日々本 其の三百一「脱成長」

「未来のエネルギー」を考えて、到達した本が『ブータンで本当の幸せについて考えてみました。「足るを知る」と経済成長は両立するのだろうか?』(本林靖久+髙橋孝郎/阪急コミュニケーションズ)だったことを書いたけれど、その本のことをシンポジウム後の昼食の時に話しているうちに、脱成長という経済理論を実践して真の豊かさを求める動きがフランスから広がり、既に「脱成長に関する国際会議」が開かれているという話が、とある才女から出て来た。それで教えてもらったのがこの本だ。

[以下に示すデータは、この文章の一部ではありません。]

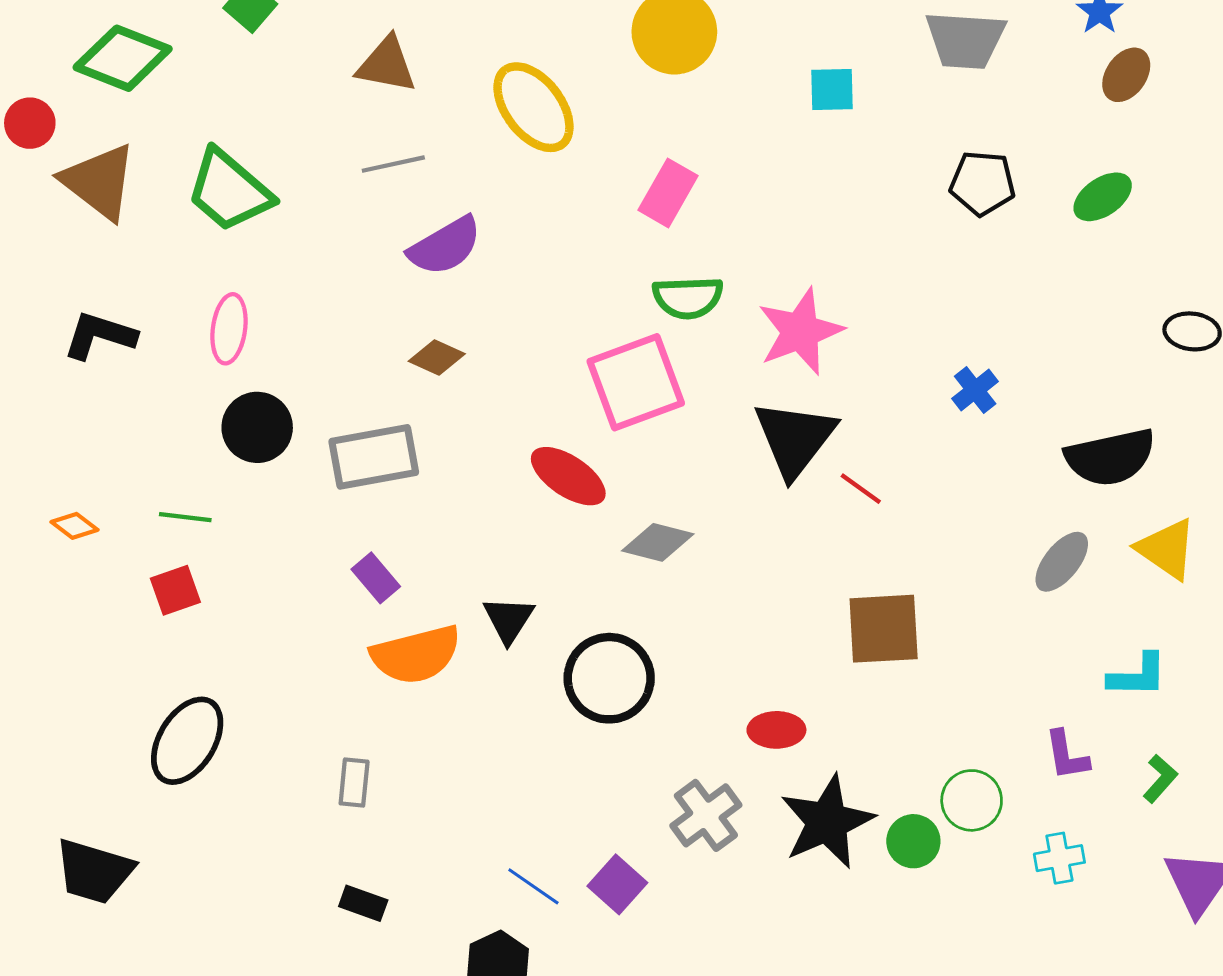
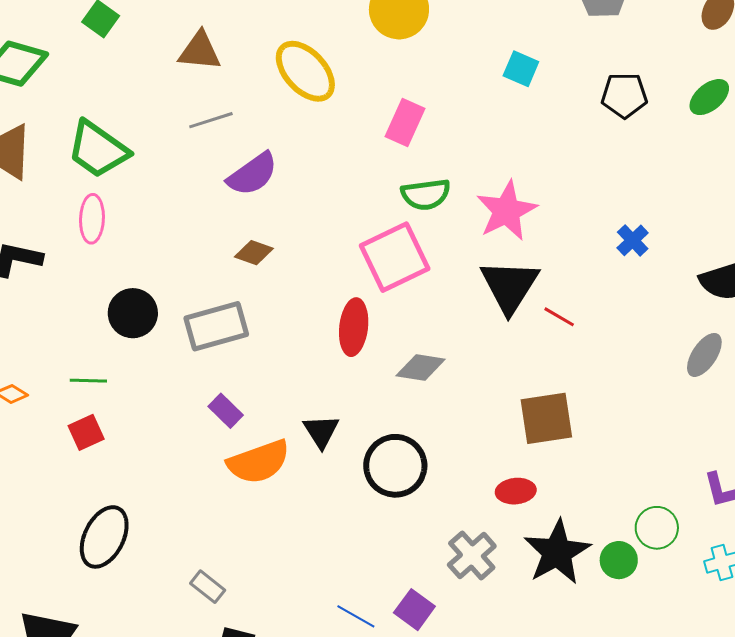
cyan square: (832, 89) -> (521, 69), moved, turned 30
pink ellipse: (229, 329) -> (92, 219), moved
red ellipse: (568, 476) -> (354, 327), turned 68
brown square: (884, 629) -> (546, 418), moved
gray rectangle: (354, 782) -> (208, 587), moved, turned -52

『<脱成長>は、世界を変えられるか?』(セルジュ・ラトゥーシュ/中野佳裕 訳/作品社)

脱成長の思想はオルタナティブではなく、様々なオルタナティブが生まれるマトリスであるという。オルタナティブ=代案、マトリス=母胎。そしてこれまで善意の専門家たちから提案されている「オルタナティブな開発」「連帯経済」「フェアトレード」は、経済から抜け出し脱成長へ歩みだすのを回避する役割を果たしているという。

さらに、<持続可能な開発>の諸原理を主張することで、エクアドルのコレア政権やネベズエラのチャベス政権は、自然環境に対するリスクを最小化しながら、そして時にはリスクを無視しながら、自然資源の集中的な搾取と国土の工業化を推奨しているという。騙されるなということだろうか。騙されずに進めて行くべきは、<脱成長>による「贈与・幸福・自律の新たな社会へ」(サブタイトル)なのである。

とここまで順調に読み進んで来たのだけれど、温暖化による危険性と、ゴアの警告という話が出て来て、それを前提に次の話が進められている。著者は温暖化もゴアも全面肯定している訳である。ここで僕は躓いた。岡田正彦=『放射能と健康被害 20のエビデンス』(日本評論社)=も、池田清彦=『ほんとうの環境白書』(角川学芸出版)=も、温暖化していないと言っているのになぁ、と。

ここから先はちょっとぼーっとしながら読んでいる感じだった。なかなか頭に入ってこなくて、どんどん難しく感じてくる。ひとつひとつ納得の積み重ねで進んでいかないと、僕は楽しく本を読めないのである。という訳で、最後まで目を通してはみたが、これ以上書くことが今は思い当たらない。